+++ Given data +++

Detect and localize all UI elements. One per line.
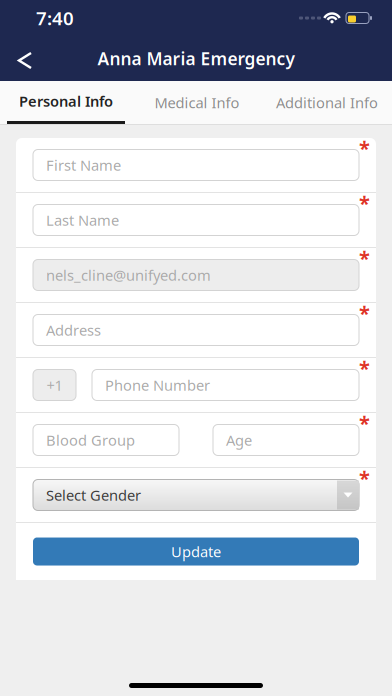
staticText: * — [359, 245, 370, 271]
staticText: Last Name — [46, 210, 119, 230]
staticText: +1 — [46, 375, 62, 395]
staticText: * — [359, 300, 370, 326]
button[interactable]: Update — [33, 538, 359, 566]
staticText: Update — [171, 542, 221, 561]
staticText: Personal Info — [19, 91, 113, 111]
staticText: nels_cline@unifyed.com — [46, 265, 211, 285]
staticText: * — [359, 465, 370, 491]
staticText: Select Gender — [46, 485, 141, 505]
staticText: * — [359, 190, 370, 216]
staticText: 7:40 — [36, 6, 74, 30]
button[interactable]: Select Gender — [33, 480, 359, 510]
staticText: Medical Info — [154, 93, 240, 112]
button[interactable]: Back — [0, 36, 48, 80]
staticText: Address — [46, 320, 101, 340]
button[interactable]: Personal Info — [0, 81, 132, 124]
button[interactable]: Additional Info — [262, 81, 392, 124]
staticText: * — [359, 355, 370, 381]
button[interactable]: Medical Info — [132, 81, 262, 124]
staticText: Blood Group — [46, 430, 135, 450]
staticText: * — [359, 410, 370, 436]
staticText: Age — [226, 430, 252, 450]
staticText: First Name — [46, 155, 121, 175]
staticText: Phone Number — [105, 375, 210, 395]
staticText: * — [359, 135, 370, 161]
staticText: Additional Info — [276, 93, 378, 112]
staticText: Anna Maria Emergency — [98, 47, 294, 70]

+++

Assignment
Once you have read through the entries above, state how many lines hold the word "Additional", giving nothing but the number.

Solved problem
2